## PROMPT
The entries below need to be written out exactly, with no pictures included.
RECORDS FOR THE EXERCISE Block Start
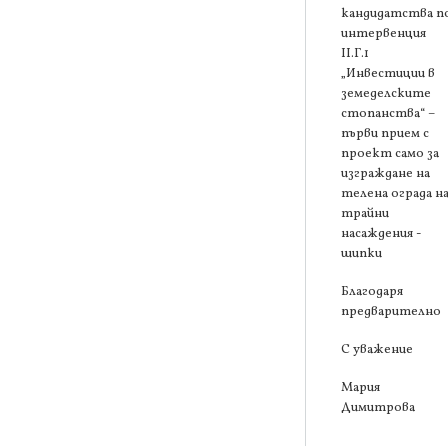
кандидатства п
интервенция
ІІ.Г.1
„Инвестиции в
земеделските
стопанства“ –
първи прием с
проект само за
изграждане на
телена ограда н
трайни
насаждения -
шипки
Благодаря
предварително
С уважение
Мария
Димитрова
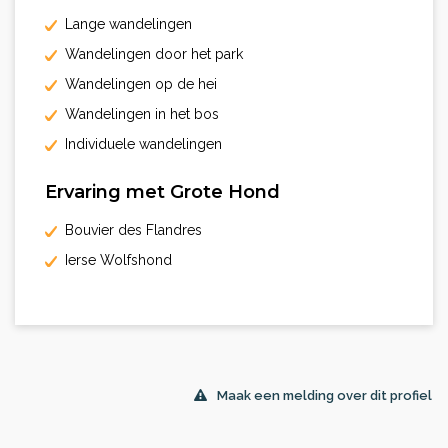
Lange wandelingen
Wandelingen door het park
Wandelingen op de hei
Wandelingen in het bos
Individuele wandelingen
Ervaring met Grote Hond
Bouvier des Flandres
Ierse Wolfshond
Maak een melding over dit profiel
RECORDS FOR THE EXERCISE Block End
## REPLY
кандидатства п
интервенция
ІІ.Г.1
„Инвестиции в
земеделските
стопанства“ –
първи прием с
проект само за
изграждане на
телена ограда н
трайни
насаждения -
шипки
Благодаря
предварително
С уважение
Мария
Димитрова
Lange wandelingen
Wandelingen door het park
Wandelingen op de hei
Wandelingen in het bos
Individuele wandelingen
Ervaring met Grote Hond
Bouvier des Flandres
Ierse Wolfshond
Maak een melding over dit profiel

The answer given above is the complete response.